私たち日本人は、唯一の、戦争被爆国民であります。そのような者として、我々には、確実に、核兵器のない世界を実現していく責務があります。その非道を、後の世に、また世界に、伝え続ける務めがあります。
昨年、我が国が国連総会に提出した核軍縮決議は、米国並びに英国を含む、史上最多の99カ国を共同提案国として巻き込み、圧倒的な賛成多数で採択されました。
本年、若い世代の方々を、核廃絶の特使とする制度を始めました。

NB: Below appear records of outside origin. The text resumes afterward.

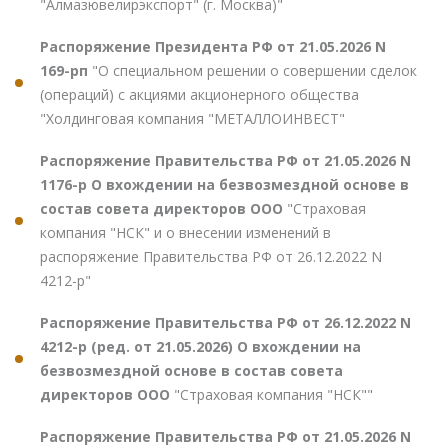
"Алмазювелирэкспорт" (г. Москва)"
Распоряжение Президента РФ от 21.05.2026 N
169-рп
"О специальном решении о совершении сделок
(операций) с акциями акционерного общества
"Холдинговая компания "МЕТАЛЛОИНВЕСТ"
Распоряжение Правительства РФ от 21.05.2026 N
1176-р О вхождении на безвозмездной основе в
состав совета директоров ООО
"Страховая
компания "НСК" и о внесении изменений в
распоряжение Правительства РФ от 26.12.2022 N
4212-р"
Распоряжение Правительства РФ от 26.12.2022 N
4212-р (ред. от 21.05.2026) О вхождении на
безвозмездной основе в состав совета
директоров ООО
"Страховая компания "НСК""
Распоряжение Правительства РФ от 21.05.2026 N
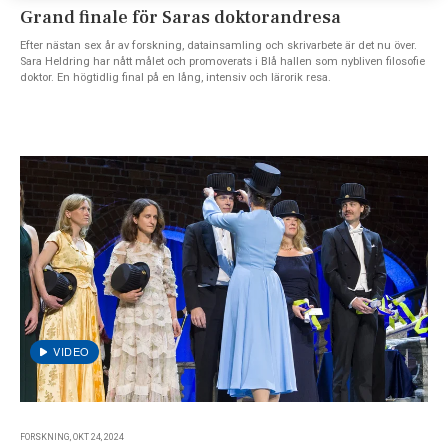
Grand finale för Saras doktorandresa
Efter nästan sex år av forskning, datainsamling och skrivarbete är det nu över.
Sara Heldring har nått målet och promoverats i Blå hallen som nybliven filosofie
doktor. En högtidlig final på en lång, intensiv och lärorik resa.
FORSKNING, OKT 24, 2024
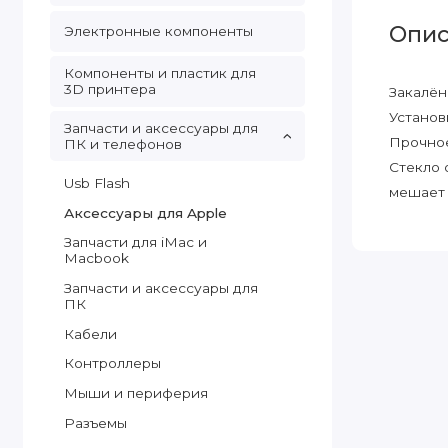
Опис
Электронные компоненты
Компоненты и пластик для
3D принтера
Закалён
Установ
Запчасти и аксессуары для
Прочное
ПК и телефонов
Стекло 
Usb Flash
мешает 
Аксессуары для Apple
Запчасти для iMac и
Macbook
Запчасти и аксессуары для
ПК
Кабели
Контроллеры
Мыши и периферия
Разъемы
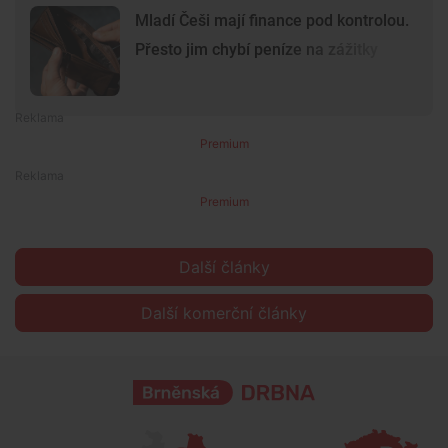
Mladí Češi mají finance pod kontrolou.
Přesto jim chybí peníze na zážitky
Premium
Premium
Další články
Další komerční články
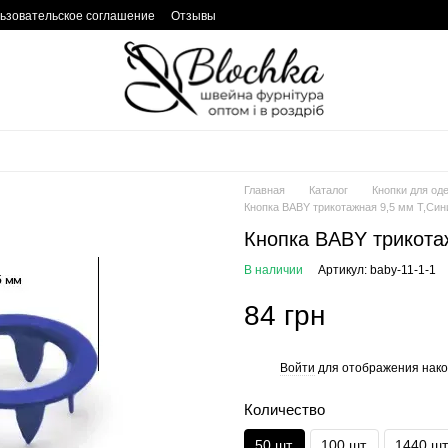
ьзовательское соглашение
Отзывы
Главная
Каталог
Кнопки для од
Кнопка BABY трикотажная 9,5 мм Т,Сини
Кнопка BABY трикотаж
В наличии
Артикул: baby-11-1-1
84 грн
Войти
для отображения нако
%
Количество
50 шт.
100 шт.
1440 шт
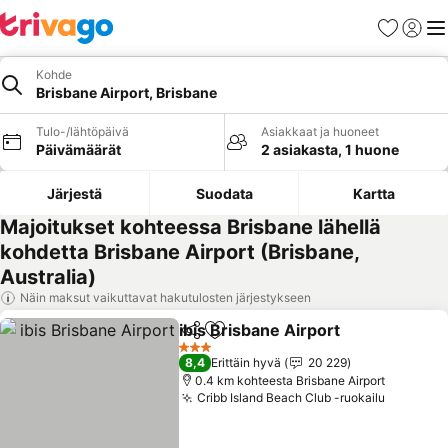
Suosikit
Kirjaud
Val
Kohde
Brisbane Airport, Brisbane
Tulo-/lähtöpäivä
Asiakkaat ja huoneet
Päivämäärät
2 asiakasta, 1 huone
Järjestä
Suodata
Kartta
Majoitukset kohteessa Brisbane lähellä
kohdetta Brisbane Airport (Brisbane,
Australia)
Näin maksut vaikuttavat hakutulosten järjestykseen
ibis Brisbane Airport
Jaa
Lisää suosikkeihin
3 Tähtiluokitus
8,4
Erittäin hyvä
20 229
0.4 km kohteesta Brisbane Airport
Cribb Island Beach Club -ruokailu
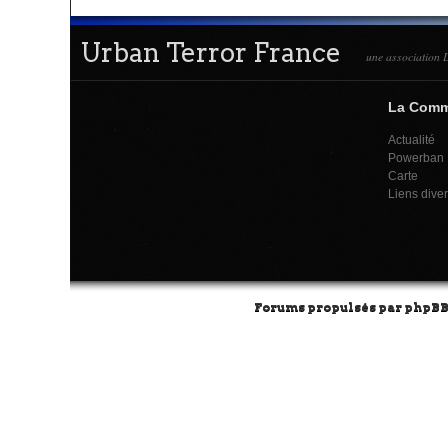
Urban Terror France
une association L
La Com
Actualité
Powerban
Carte
Liens dive
Forums propulsés par
phpB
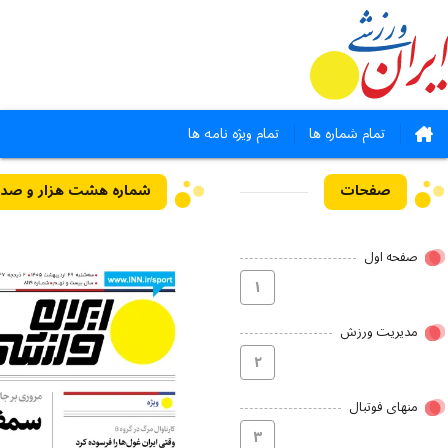
تمام شماره ها
تمام ویژه نامه ها
صفحات
صفحه اول
۱
مدیریت ورزش
۲
منهای فوتبال
۳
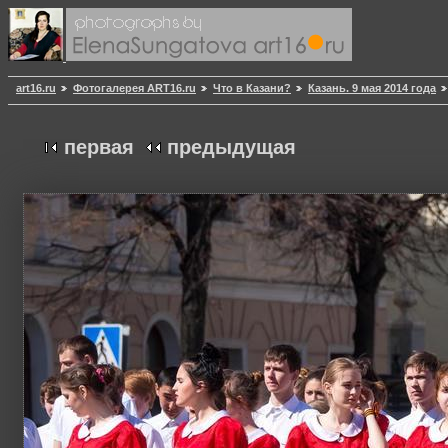
art16.ru
Фотогалерея ART16.ru
Что в Казани?
Казань. 9 мая 2014 года
первая
предыдущая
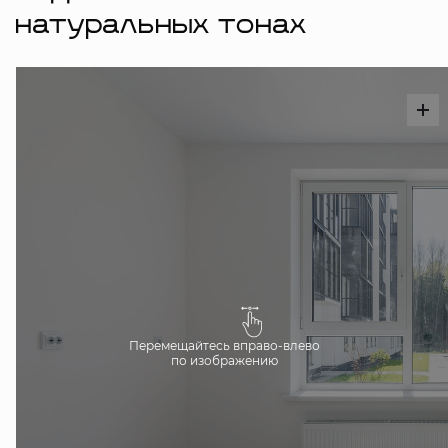
натуральных тонах
Перемещайтесь вправо-влево
по изображению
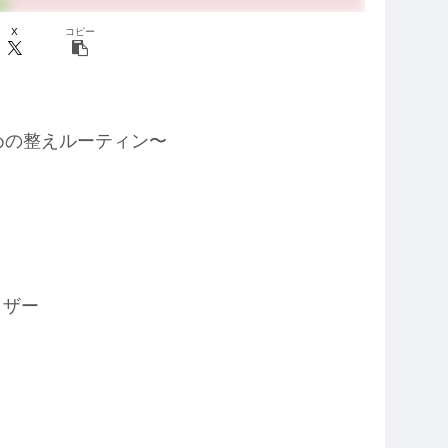
X
コピー
めの整えルーティン〜
イザー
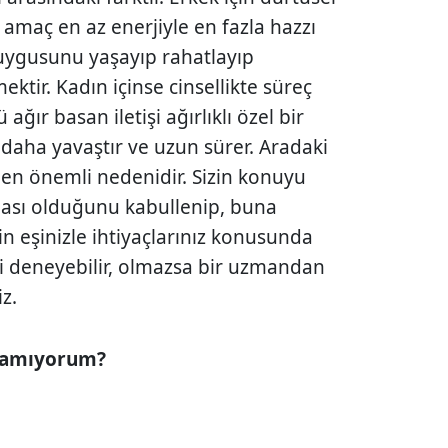
e amaç en az enerjiyle en fazla hazzı
uygusunu yaşayıp rahatlayıp
ktir. Kadın içinse cinsellikte süreç
ğır basan iletişi ağırlıklı özel bir
daha yavaştır ve uzun sürer. Aradaki
 en önemli nedenidir. Sizin konuyu
ğası olduğunu kabullenip, buna
çin eşinizle ihtiyaçlarınız konusunda
 deneyebilir, olmazsa bir uzmandan
z.
olamıyorum?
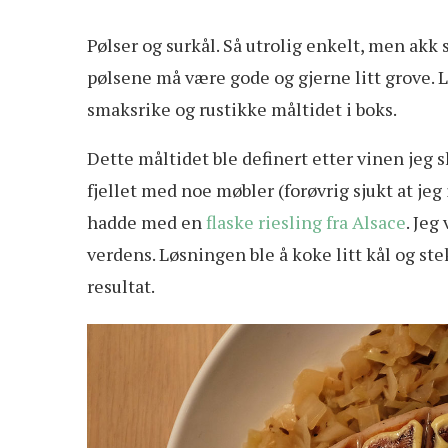
P
ølser og surkål. Så utrolig enkelt, men akk 
pølsene må være gode og gjerne litt grove. L
smaksrike og rustikke måltidet i boks.
Dette måltidet ble definert etter vinen jeg sk
fjellet med noe møbler (forøvrig sjukt at jeg
hadde med en
flaske riesling fra Alsace
. Jeg
verdens. Løsningen ble å koke litt kål og st
resultat.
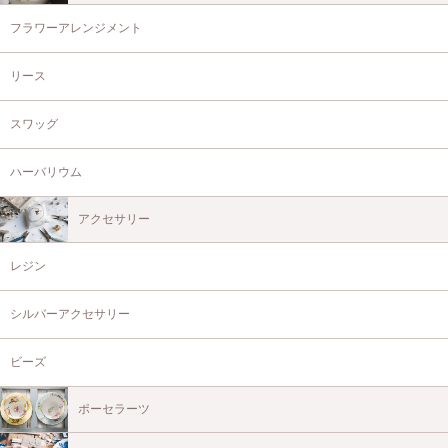
フラワーアレンジメント
リース
スワッグ
ハーバリウム
アクセサリー
レジン
シルバーアクセサリー
ビーズ
ポーセラーツ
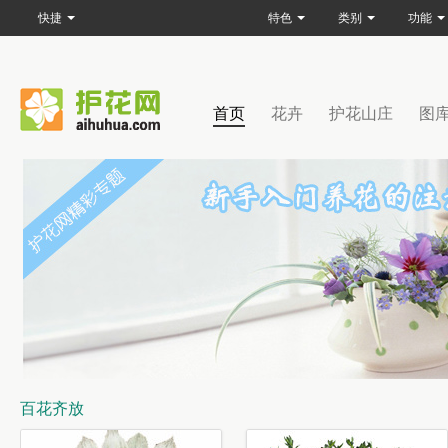
快捷
特色
类别
功能
首页
花卉
护花山庄
图
百花齐放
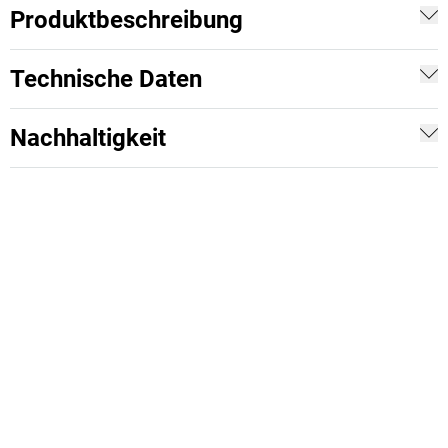
Produktbeschreibung
Technische Daten
Nachhaltigkeit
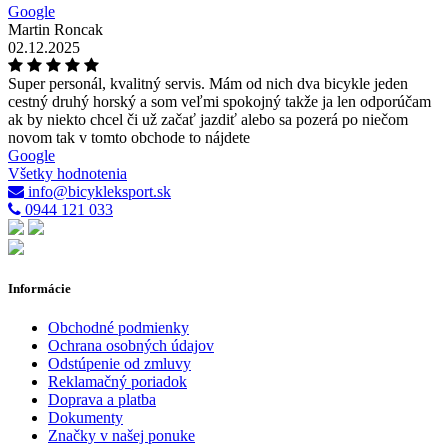
Google
Martin Roncak
02.12.2025
Super personál, kvalitný servis. Mám od nich dva bicykle jeden
cestný druhý horský a som veľmi spokojný takže ja len odporúčam
ak by niekto chcel či už začať jazdiť alebo sa pozerá po niečom
novom tak v tomto obchode to nájdete
Google
Všetky hodnotenia
info@bicykleksport.sk
0944 121 033
Informácie
Obchodné podmienky
Ochrana osobných údajov
Odstúpenie od zmluvy
Reklamačný poriadok
Doprava a platba
Dokumenty
Značky v našej ponuke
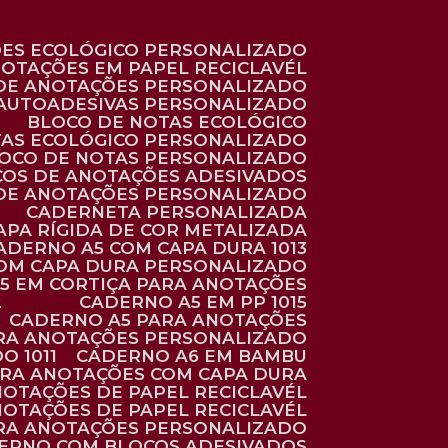
ÕES ECOLÓGICO PERSONALIZADO
NOTAÇÕES EM PAPEL RECICLAVÉL
 DE ANOTAÇÕES PERSONALIZADO
 AUTOADESIVAS PERSONALIZADO
BLOCO DE NOTAS ECOLÓGICO
TAS ECOLÓGICO PERSONALIZADO
LOCO DE NOTAS PERSONALIZADO
COS DE ANOTAÇÕES ADESIVADOS
 DE ANOTAÇÕES PERSONALIZADO
CADERNETA PERSONALIZADA
CAPA RÍGIDA DE COR METALIZADA
CADERNO A5 COM CAPA DURA 1013
COM CAPA DURA PERSONALIZADO
A5 EM CORTIÇA PARA ANOTAÇÕES
2
CADERNO A5 EM PP 1015
CADERNO A5 PARA ANOTAÇÕES
ARA ANOTAÇÕES PERSONALIZADO
O 1011
CADERNO A6 EM BAMBU
ARA ANOTAÇÕES COM CAPA DURA
NOTAÇÕES DE PAPEL RECICLAVÉL
NOTAÇÕES DE PAPEL RECICLAVÉL
ARA ANOTAÇÕES PERSONALIZADO
DERNO COM BLOCOS ADESIVADOS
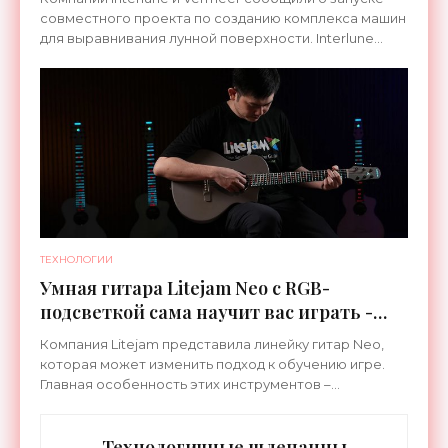
совместного проекта по созданию комплекса машин
для выравнивания лунной поверхности. Interlune
специализируется на робототехнике и космической
ТЕХНОЛОГИИ
Умная гитара Litejam Neo с RGB-
подсветкой сама научит вас играть -
«Гаджеты»
Компания Litejam представила линейку гитар Neo,
которая может изменить подход к обучению игре.
Главная особенность этих инструментов –
встроенная RGB-подсветка грифа. Светодиоды
синхронизируются с
Технологичные шлепанцы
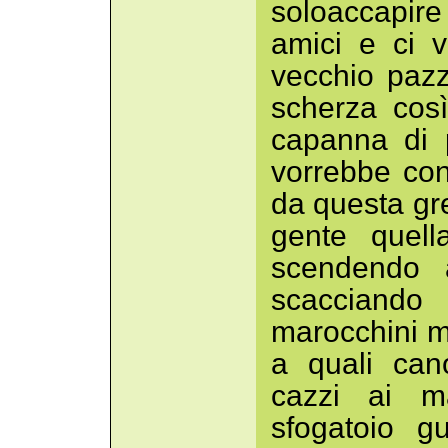
soloaccapire
amici e ci 
vecchio paz
scherza cos
capanna di p
vorrebbe con 
da questa gre
gente quell
scendendo 
scacciando 
marocchini ma
a quali cano
cazzi ai m
sfogatoio g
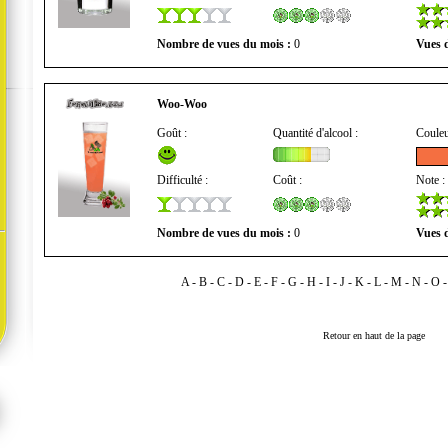
Nombre de vues du mois :
0
Vues d
Woo-Woo
Goût :
Quantité d'alcool :
Couleu
Difficulté :
Coût :
Note :
Nombre de vues du mois :
0
Vues d
A
-
B
-
C
-
D
-
E
-
F
-
G
-
H
-
I
-
J
-
K
-
L
-
M
-
N
-
O
Retour en haut de la page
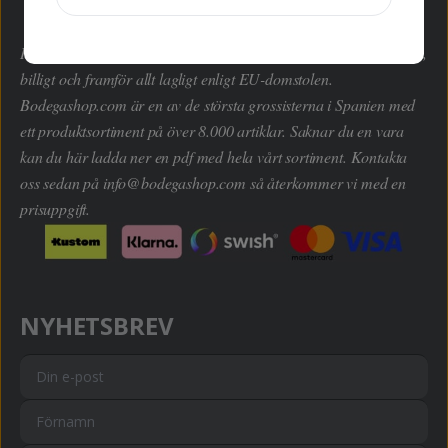
Här kan du handla hem dryckesvaror inom alla kategorier enkelt,
billigt och framför allt lagligt enligt EU-domstolen.
Bodegashop.com är en av de största grossisterna i Spanien med
ett produktsortiment på över 8.000 artiklar. Saknar du en vara
kan du här ladda ner en pdf med hela vårt sortiment. Kontakta
oss sedan på
info@bodegashop.com
så återkommer vi med en
prisuppgift.
NYHETSBREV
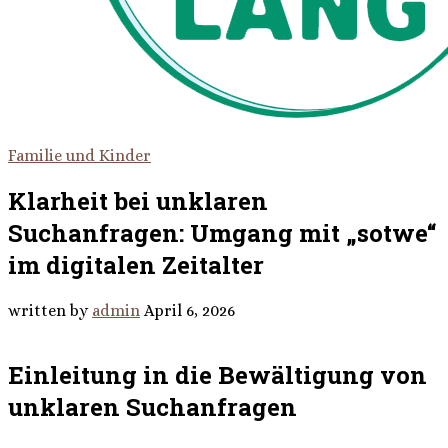
Familie und Kinder
Klarheit bei unklaren
Suchanfragen: Umgang mit „sotwe“
im digitalen Zeitalter
written by
admin
April 6, 2026
Einleitung in die Bewältigung von
unklaren Suchanfragen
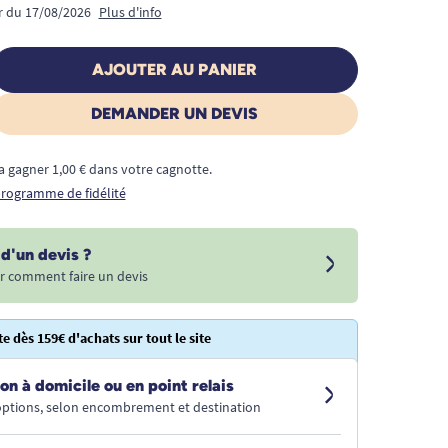
ir du 17/08/2026
Plus d'info
AJOUTER AU PANIER
DEMANDER UN DEVIS
a gagner 1,00 € dans votre cagnotte.
 programme de fidélité
d'un devis ?
r comment faire un devis
te dès 159€ d'achats sur tout le site
on à domicile ou en point relais
 options, selon encombrement et destination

来年は、我が国が一貫して主導する非核兵器国の集まり、『軍縮・不拡散イニシアチブ』の外相会合を、ここ広島で開きます。
今なお苦痛を忍びつつ、原爆症の認定を待つ方々に、一日でも早くその認定が下りるよう、最善を尽くします。被爆された方々の声に耳を傾け、より良い援護策を進めていくため、有識者や被爆された方々の代表を含む関係者の方々に、議論を急いで頂いています。
広島のみたまを悼む朝、私は、これら責務に、倍旧の努力を傾けていくことをお誓いします。
結びに、いま一度、犠牲になった方々のご冥福を、心よりお祈りします。ご遺族と、ご存命の被爆者の皆様には、幸多からんことを祈念します。核兵器の惨禍が再現されることのないよう、非核三原則を堅持しつつ、核兵器廃絶に、また、恒久平和の実現に、力を惜しまぬことをお誓いし、私のごあいさつとします。